■ Supplied material
•••••
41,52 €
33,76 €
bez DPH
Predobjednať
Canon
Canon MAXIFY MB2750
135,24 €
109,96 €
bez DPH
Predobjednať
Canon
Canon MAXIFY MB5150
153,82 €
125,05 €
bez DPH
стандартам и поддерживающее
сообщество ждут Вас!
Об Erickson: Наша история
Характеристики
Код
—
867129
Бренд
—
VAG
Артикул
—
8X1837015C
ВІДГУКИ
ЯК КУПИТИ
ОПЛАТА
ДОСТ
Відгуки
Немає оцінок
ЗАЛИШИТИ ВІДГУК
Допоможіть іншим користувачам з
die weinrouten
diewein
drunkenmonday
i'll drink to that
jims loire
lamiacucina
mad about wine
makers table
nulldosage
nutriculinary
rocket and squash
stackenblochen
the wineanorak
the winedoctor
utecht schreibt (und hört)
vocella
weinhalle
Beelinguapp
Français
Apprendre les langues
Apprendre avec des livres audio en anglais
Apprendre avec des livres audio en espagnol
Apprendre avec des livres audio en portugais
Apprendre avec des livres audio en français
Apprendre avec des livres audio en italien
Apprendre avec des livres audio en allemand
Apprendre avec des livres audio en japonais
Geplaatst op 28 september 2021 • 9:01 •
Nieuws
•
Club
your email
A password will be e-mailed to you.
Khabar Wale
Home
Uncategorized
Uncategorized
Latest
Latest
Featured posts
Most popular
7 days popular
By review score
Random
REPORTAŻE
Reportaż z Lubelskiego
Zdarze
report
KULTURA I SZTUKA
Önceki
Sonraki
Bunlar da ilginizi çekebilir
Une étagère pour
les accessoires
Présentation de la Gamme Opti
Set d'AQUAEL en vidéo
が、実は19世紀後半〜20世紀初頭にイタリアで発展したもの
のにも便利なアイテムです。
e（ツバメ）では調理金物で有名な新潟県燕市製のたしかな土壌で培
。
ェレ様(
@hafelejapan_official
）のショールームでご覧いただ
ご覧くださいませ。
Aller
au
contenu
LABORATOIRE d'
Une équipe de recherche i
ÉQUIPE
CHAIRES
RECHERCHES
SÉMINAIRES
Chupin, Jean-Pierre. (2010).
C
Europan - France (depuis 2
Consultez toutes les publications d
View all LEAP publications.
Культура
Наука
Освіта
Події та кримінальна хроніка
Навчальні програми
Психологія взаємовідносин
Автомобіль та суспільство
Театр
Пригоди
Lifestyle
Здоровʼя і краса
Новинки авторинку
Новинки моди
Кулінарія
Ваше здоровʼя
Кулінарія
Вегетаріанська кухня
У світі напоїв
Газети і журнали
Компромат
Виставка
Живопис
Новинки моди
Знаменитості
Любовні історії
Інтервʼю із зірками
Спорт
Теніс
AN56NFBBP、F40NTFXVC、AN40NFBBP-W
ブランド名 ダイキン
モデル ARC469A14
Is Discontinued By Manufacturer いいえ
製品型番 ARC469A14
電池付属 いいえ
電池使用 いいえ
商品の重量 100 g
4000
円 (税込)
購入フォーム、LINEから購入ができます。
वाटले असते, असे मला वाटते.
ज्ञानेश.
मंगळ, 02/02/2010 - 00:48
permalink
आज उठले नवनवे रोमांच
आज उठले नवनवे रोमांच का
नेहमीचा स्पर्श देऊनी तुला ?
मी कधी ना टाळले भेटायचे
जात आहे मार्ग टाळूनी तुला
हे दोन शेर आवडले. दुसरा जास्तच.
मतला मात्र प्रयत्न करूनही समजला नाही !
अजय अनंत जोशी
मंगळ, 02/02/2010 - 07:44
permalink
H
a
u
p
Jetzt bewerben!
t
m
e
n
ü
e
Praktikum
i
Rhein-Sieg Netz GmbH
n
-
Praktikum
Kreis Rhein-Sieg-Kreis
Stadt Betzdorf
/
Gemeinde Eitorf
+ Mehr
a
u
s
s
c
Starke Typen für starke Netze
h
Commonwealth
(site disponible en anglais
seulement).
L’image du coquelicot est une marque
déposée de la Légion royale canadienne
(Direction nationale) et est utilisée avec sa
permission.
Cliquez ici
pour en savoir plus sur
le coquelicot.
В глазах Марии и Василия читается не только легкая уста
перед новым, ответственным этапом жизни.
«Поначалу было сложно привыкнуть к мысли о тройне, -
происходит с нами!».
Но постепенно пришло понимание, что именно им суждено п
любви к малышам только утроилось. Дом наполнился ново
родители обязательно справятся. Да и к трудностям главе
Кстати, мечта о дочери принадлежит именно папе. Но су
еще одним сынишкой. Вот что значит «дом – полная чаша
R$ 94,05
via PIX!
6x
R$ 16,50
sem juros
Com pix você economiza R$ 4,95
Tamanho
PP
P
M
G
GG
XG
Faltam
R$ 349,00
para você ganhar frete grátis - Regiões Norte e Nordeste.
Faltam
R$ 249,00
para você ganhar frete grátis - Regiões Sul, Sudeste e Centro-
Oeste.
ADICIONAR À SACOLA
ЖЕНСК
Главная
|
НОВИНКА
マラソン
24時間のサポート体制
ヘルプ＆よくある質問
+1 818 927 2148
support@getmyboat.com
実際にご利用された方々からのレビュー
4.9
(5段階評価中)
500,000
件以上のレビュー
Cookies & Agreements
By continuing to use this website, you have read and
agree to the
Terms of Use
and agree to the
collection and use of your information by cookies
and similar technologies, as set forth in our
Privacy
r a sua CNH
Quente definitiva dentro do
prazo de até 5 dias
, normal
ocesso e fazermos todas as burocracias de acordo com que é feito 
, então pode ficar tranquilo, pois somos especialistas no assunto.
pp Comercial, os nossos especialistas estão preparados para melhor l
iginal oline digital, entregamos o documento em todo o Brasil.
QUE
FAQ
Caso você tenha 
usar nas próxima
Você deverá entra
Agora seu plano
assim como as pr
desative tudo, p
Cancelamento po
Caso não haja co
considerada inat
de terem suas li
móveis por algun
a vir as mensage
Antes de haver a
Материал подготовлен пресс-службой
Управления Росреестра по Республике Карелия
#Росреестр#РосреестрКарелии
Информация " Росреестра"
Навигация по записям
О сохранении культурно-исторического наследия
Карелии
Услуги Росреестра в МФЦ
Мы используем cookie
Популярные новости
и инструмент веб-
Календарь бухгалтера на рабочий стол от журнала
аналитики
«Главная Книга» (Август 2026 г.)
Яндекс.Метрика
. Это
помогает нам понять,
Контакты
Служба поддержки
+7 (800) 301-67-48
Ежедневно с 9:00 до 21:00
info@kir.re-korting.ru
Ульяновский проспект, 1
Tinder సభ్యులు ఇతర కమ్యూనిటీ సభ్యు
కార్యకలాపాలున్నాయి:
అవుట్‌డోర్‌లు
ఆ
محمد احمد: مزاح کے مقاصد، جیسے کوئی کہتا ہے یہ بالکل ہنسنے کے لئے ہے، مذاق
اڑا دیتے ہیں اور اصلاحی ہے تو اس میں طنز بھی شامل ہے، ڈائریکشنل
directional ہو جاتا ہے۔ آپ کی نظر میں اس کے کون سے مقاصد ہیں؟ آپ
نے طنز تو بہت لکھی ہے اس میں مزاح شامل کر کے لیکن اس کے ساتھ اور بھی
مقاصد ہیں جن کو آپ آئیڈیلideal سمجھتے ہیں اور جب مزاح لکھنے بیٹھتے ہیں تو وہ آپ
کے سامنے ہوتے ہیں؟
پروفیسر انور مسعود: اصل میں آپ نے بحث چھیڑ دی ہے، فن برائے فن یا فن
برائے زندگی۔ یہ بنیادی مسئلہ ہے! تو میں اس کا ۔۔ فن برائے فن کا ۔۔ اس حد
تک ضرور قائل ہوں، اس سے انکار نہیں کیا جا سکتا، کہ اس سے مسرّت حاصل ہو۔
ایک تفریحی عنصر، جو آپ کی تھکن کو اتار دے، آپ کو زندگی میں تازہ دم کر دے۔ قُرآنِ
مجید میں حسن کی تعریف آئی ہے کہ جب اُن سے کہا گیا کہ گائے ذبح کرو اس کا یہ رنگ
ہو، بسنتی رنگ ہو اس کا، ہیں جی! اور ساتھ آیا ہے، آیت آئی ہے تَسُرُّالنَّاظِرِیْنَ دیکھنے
•••••
■ Aim of the task
Starting with the line with "मतला मात्र प्रयत्न करूनही समजला नाही !" above and going on through the line with "(site disponible en anglais", transcribe every line exactly, both ends included, and add nothing.

■ Response
मतला मात्र प्रयत्न करूनही समजला नाही !
अजय अनंत जोशी
मंगळ, 02/02/2010 - 07:44
permalink
H
a
u
p
Jetzt bewerben!
t
m
e
n
ü
e
Praktikum
i
Rhein-Sieg Netz GmbH
n
-
Praktikum
Kreis Rhein-Sieg-Kreis
Stadt Betzdorf
/
Gemeinde Eitorf
+ Mehr
a
u
s
s
c
Starke Typen für starke Netze
h
Commonwealth
(site disponible en anglais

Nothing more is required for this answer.